Well, I have one question more.
Finally I am using IndexReader to return all the documents:
               Directory directory = FSDirectory.getDirectory(path, false);
               IndexReader reader = IndexReader.open(directory);
       for (int start = base; start < end; start++) {
           Document doc = reader.document(start);
String id=doc.get(es.seinet.xtent.searchEngine.lucene.general.Util.ID);
           ides.add(id);
       }
It works fine and speedy. The only problem is that it is impossible to sort the results by some metadata (gets all the documents order by title, for example).

My question is about the parameter maxClauseCount. I think the same that you. It is not a good idea bump up the limit...
If I use the default vale (1024) and I search, I am getting this error:
[SearchCollection,executeQuery] caught a class org.apache.lucene.search.BooleanQuery$TooManyClauses
with message: null

Are there any way to search all the documents (210.000 documents) and internally works only with 1024, returns documents until 1024 and not get the toomanyclauses error??? I need to work efficiently with collections of more than 250.000 regitries, and the users normally does complex querys (ej: DATE:[20050601 to 20050701] AND TITLE:Lucene* ...... ect....)

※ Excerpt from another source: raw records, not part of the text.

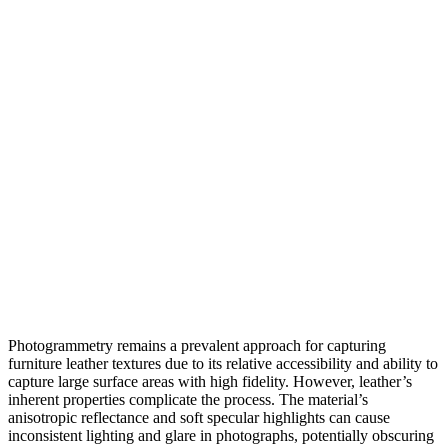
Photogrammetry remains a prevalent approach for capturing
furniture leather textures due to its relative accessibility and ability to
capture large surface areas with high fidelity. However, leather’s
inherent properties complicate the process. The material’s
anisotropic reflectance and soft specular highlights can cause
inconsistent lighting and glare in photographs, potentially obscuring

Ah!! I have seen that you are Erik Hatcher, the author of Lucene In Action!!! I don´t understand you about the filter.... well, I will read the charter of filtering a search :-D

Thanks in advance

       Mari Luz

----- Original Message ----- From: "Erik Hatcher" <[EMAIL PROTECTED]>
To: <[email protected]>
Sent: Thursday, July 07, 2005 5:53 PM
Subject: Re: OUTOFMEMORY ERROR



On Jul 7, 2005, at 9:40 AM, MariLuz Elola wrote:
Thanks Erik,
I was wrong, exactly the query that throws an OutOfMemory error is ==> ID:0* -ID:xtent. With the query ID:0* I have tried to reproduce the error, but the exception doen´t appear.

Other thing, when the user searchs without using any query, internally I am creating the next query ==> ID:0* OR NOT ID:xtent.

That's a hairy query.  I definitely do not recommend doing something
like that with prefix queries.  Check out using a Filter for some of
this sort of thing also.

And this query parsed by QueryParser I am obtaining ID:0* -ID:xtent (traslated ==> ID:0* AND NOT ID:xtent), isn´t? Is QueryParser working wrong???

It depends.  By default, QueryParser uses OR as the default operator.

About maxClauseCount (by default 1024), I am setting this property:
org.apache.lucene.search.BooleanQuery.maxClauseCount=es.seinet.xtent.s earchEngine.lucene.general.Util.MAX_LUCENE_DOCUMENTS;

Bumping up that limit is not necessarily the best thing to do - I
recommend changing your approach to querying all documents rather
than trying to make BooleanQuery happy with an enormously inefficient
query.

    Erik



   Mari Luz

----- Original Message ----- From: "Erik Hatcher" <[EMAIL PROTECTED]>
To: <[email protected]>
Sent: Thursday, July 07, 2005 2:46 PM
Subject: Re: OUTOFMEMORY ERROR



On Jul 7, 2005, at 6:02 AM, MariLuz Elola wrote:

The query is ==> ID:0*
This query returns all the documents, exactly 210.000 documents.
If the user doesn´t specify any criterio in the user interface of searching, the server searchs all the documents.


Doing a prefix query (which ID:0* is) internally builds a
BooleanQuery OR'ing all unique terms in the ID field that begin with
a "0".  The built in limit is 1,024 clauses in a BooleanQuery.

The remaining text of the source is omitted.